Page:Aimard - Les Francs-tireurs, 1866.djvu/111

Cette page a été validée par deux contributeurs.

— Que le chasseur pâle demeure, le cœur du Cerf-Noir est sans détours pour lui. La sagesse de mon frère est grande ; il a été élevé par les Peaux-Rouges ; sa place est marquée au feu du conseil.

— Mais peut-être avez-vous à dire au Cœur-Loyal des choses qui ne regardent que vous.

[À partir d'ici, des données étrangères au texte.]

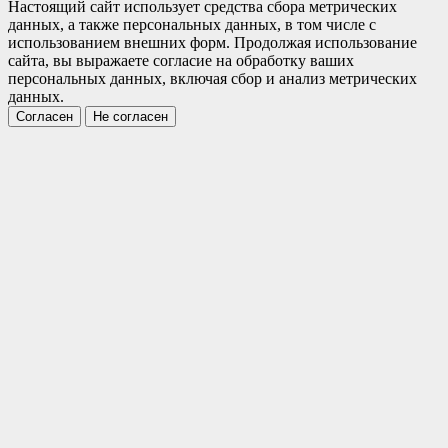
Настоящий сайт использует средства сбора метрических
данных, а также персональных данных, в том числе с
использованием внешних форм. Продолжая использование
сайта, вы выражаете согласие на обработку ваших
персональных данных, включая сбор и анализ метрических
данных.
Согласен
Не согласен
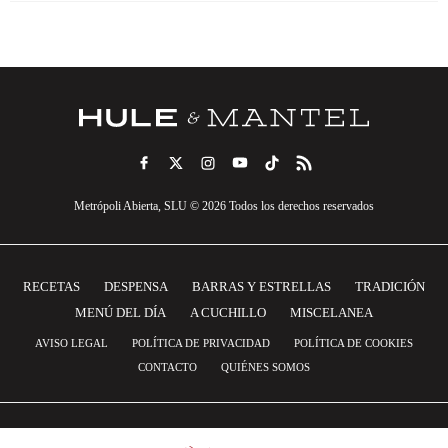
Metrópoli Abierta, SLU © 2026 Todos los derechos reservados
RECETAS
DESPENSA
BARRAS Y ESTRELLAS
TRADICIÓN
MENÚ DEL DÍA
A CUCHILLO
MISCELANEA
AVISO LEGAL
POLÍTICA DE PRIVACIDAD
POLÍTICA DE COOKIES
CONTACTO
QUIÉNES SOMOS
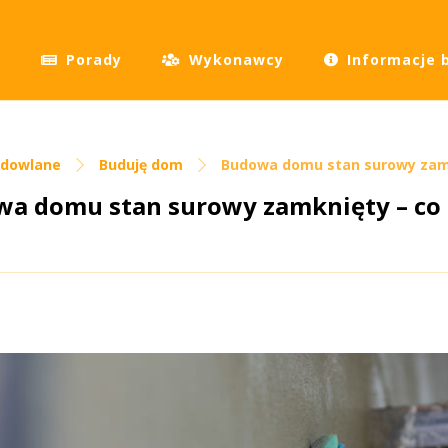
Porady
Wykonawcy
Informacje 
udowlane
Buduję dom
Budowa domu stan surowy zamk
a domu stan surowy zamknięty – co 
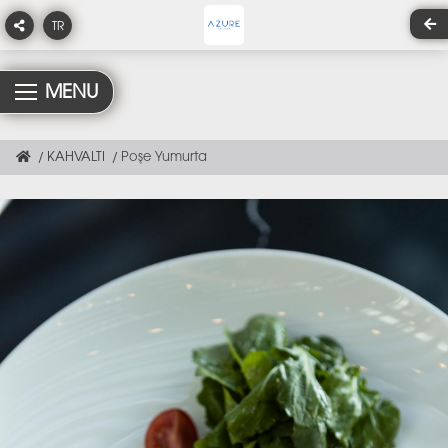
TR
MENU
KAHVALTI
Poşe Yumurta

— Je n’ai rien à dire que mon frère ne puisse entendre, mon frère me désobligera en s’éloignant.

— Je demeurerai donc, chef, puisqu’il en est ainsi.

En disant ces paroles le chasseur reprit sa place.

— Parlez, chef, reprit-il, je vous écoute.

Le méthodique Indien saisit son calumet, et pour montrer l’importance qu’il attachait à la mission dont il était chargé, au lieu de le bourrer avec du tabac ordinaire, il le remplit avec du morhichée ou tabac sacré, qu’il sortit d’un petit sac en parchemin renfermé dans la gibecière que tous les Indiens portent en voyage, et qui renferme leur sac à la médecine et les quelques ustensiles indispensables pour une longue route ; puis lorsque le calumet fut bourré, il l’alluma avec un tison qu’il prit dans le feu au moyen d’une baguette-médecine ornée de plumes et de grelots.

Ces préparatifs extraordinaires firent supposer aux chasseurs qu’en effet le Cerf-Noir était porteur de nouvelles sérieuses, et ils se préparèrent à l’écouter avec toute la gravité convenable.

Le sachem aspira deux ou trois bouffées de fumée, puis il passa le calumet à Tranquille qui l’imita et le passa à son tour au Cœur-Loyal.

Le calumet continua ainsi à circuler à la ronde tant que le tabac ne fut pas consumé.